= DUMAND Project =

Proposed underwater neutrino telescope

The DUMAND Project (Deep Underwater Muon And Neutrino Detector Project) was a proposed underwater neutrino telescope to be built in the Pacific Ocean, off the shore of the island of Hawaii, five kilometers beneath the surface. It would have included thousands of strings of instruments occupying a cubic kilometer of the ocean.

Diagram illustrating the strings of sensors and detail of one of the sensors

The proposal called for two types of detectors: optical detectors to find the Cherenkov radiation emitted by secondary particles traveling faster than the speed of light in water, resulting from collisions by neutrinos, and hydrophones to listen for the acoustic signals generated by the interactions. Sophisticated signal processing would have combined the signals from many optical and acoustic sensors, allowing scientists to determine the direction from which the neutrino arrived, and to rule out false signals arising from other particles or acoustic sources. Because of the nature of the interaction between neutrinos and protons, DUMAND would have been most sensitive to ultra-high energy neutrinos, and completely insensitive to solar neutrinos.

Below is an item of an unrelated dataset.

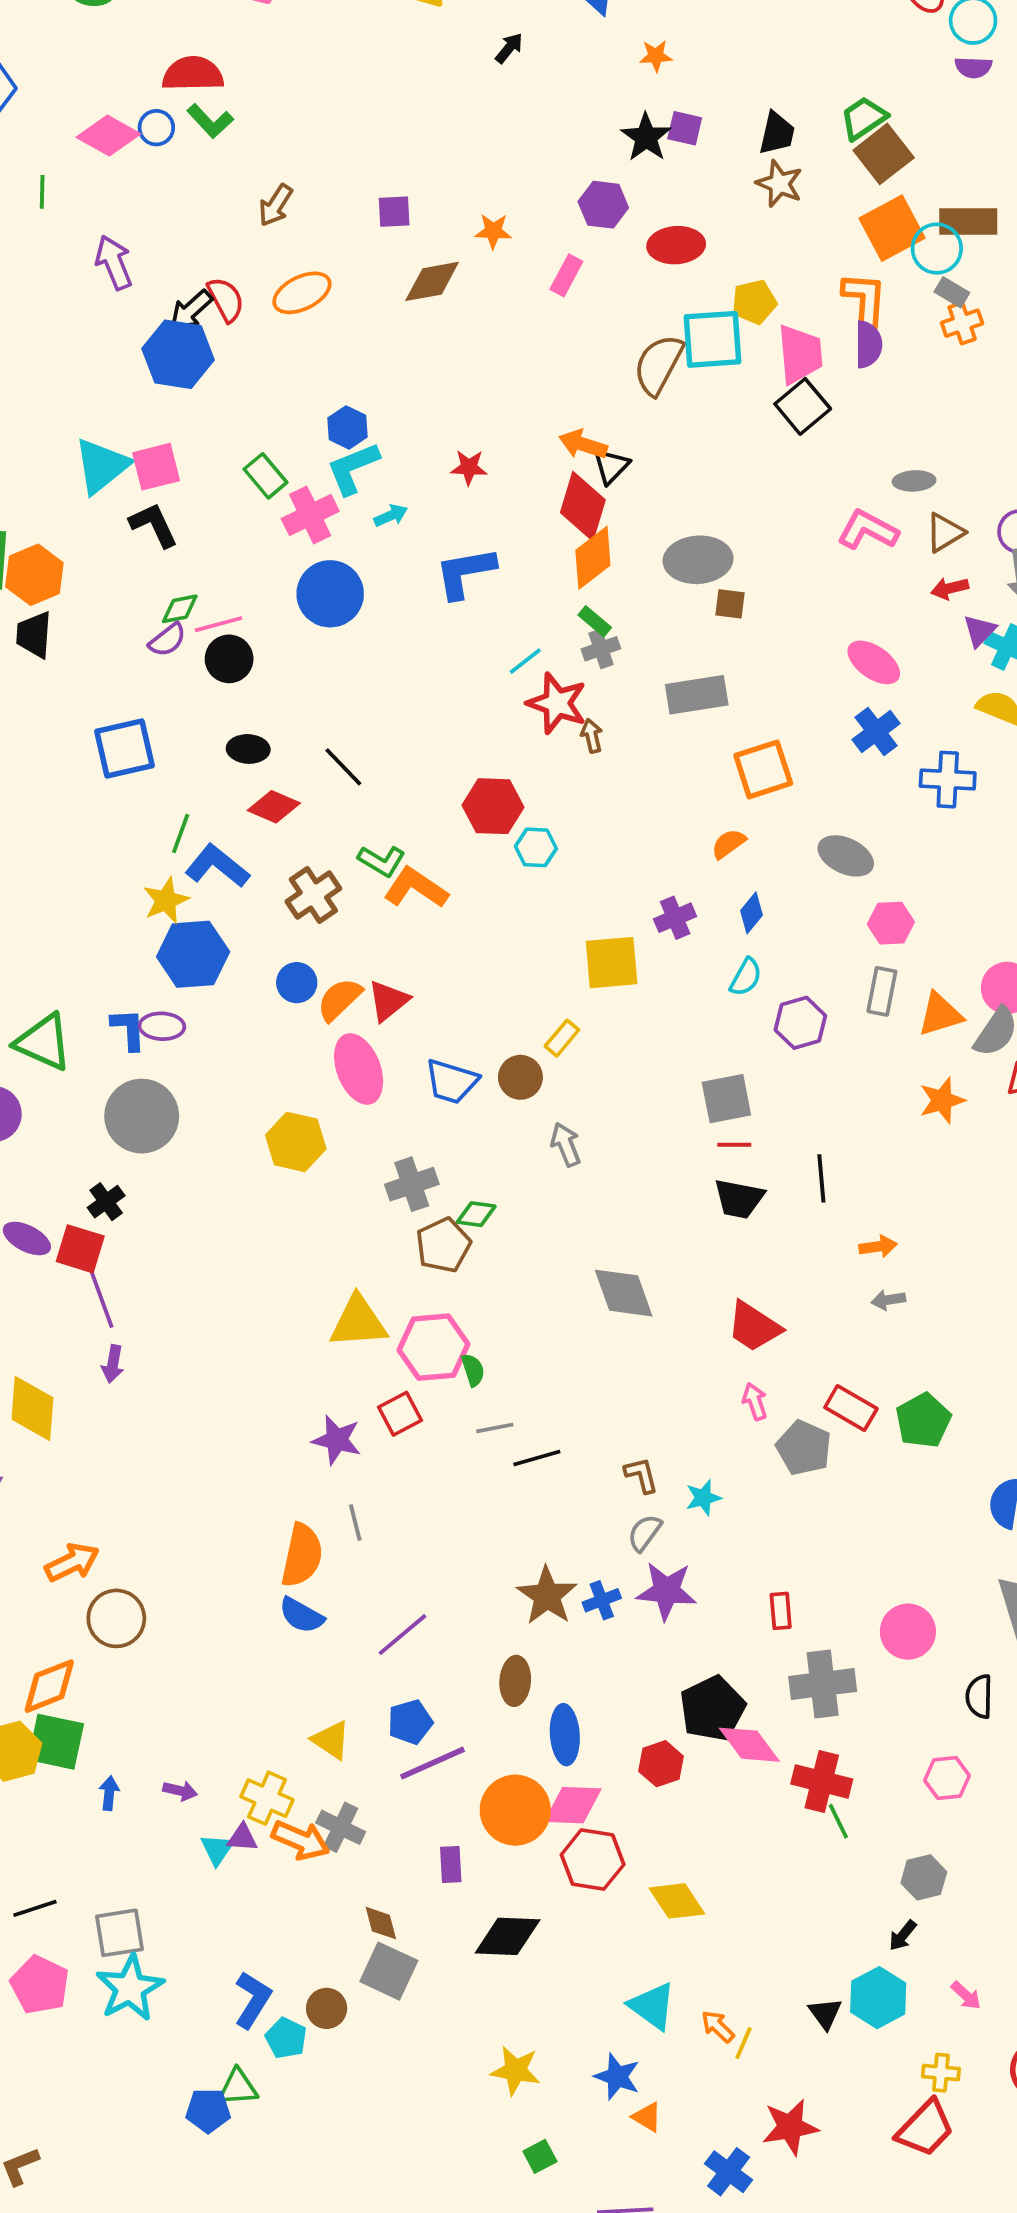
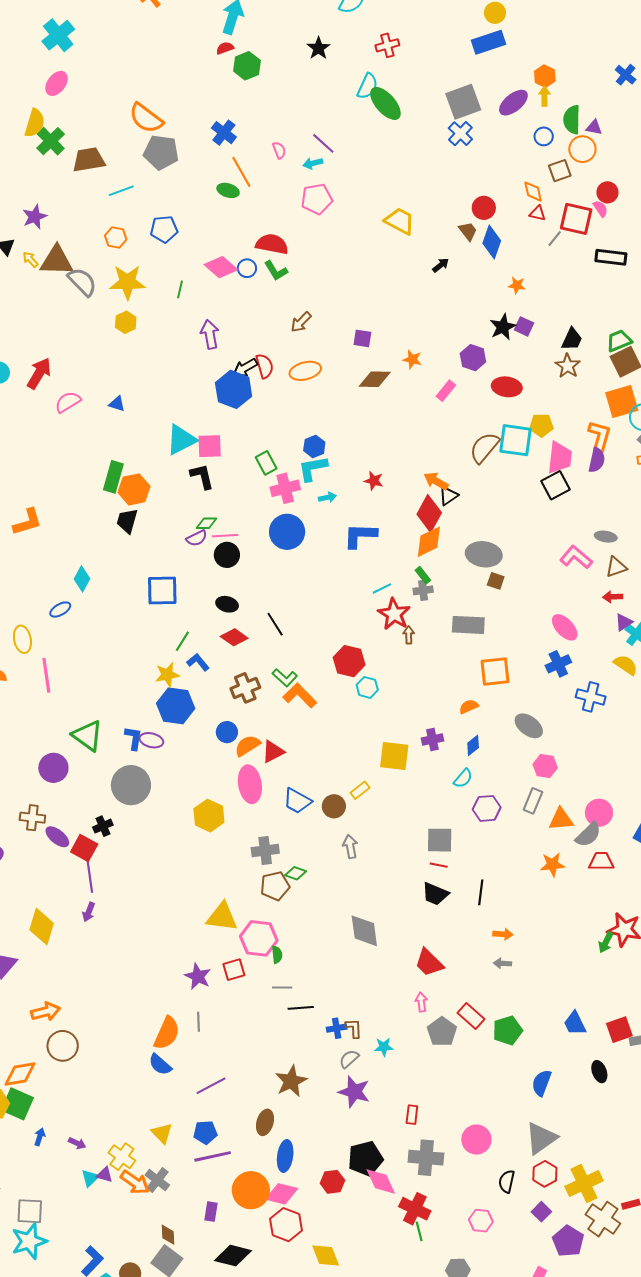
blue L-shape: (217, 866) -> (198, 662), size x0.7
blue cross: (602, 1600) -> (337, 1028), moved

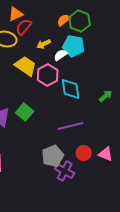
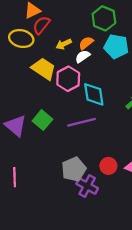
orange semicircle: (64, 20) -> (86, 43), moved
cyan pentagon: (74, 46) -> (116, 46), moved
purple line: (71, 126) -> (82, 122), moved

Work began in about 1976, at Keahole Point, but the project cancelled in 1995 due to technical difficulties. Although it was never completed, DUMAND was in a sense a precursor of the Antarctic Muon And Neutrino Detector Array (AMANDA), and the water Cherenkov neutrino telescopes in the Mediterranean (ANTARES, NEMO and the NESTOR Project). The DUMAND hardware was also donated to NESTOR, to reduce costs and cut on development and construction time.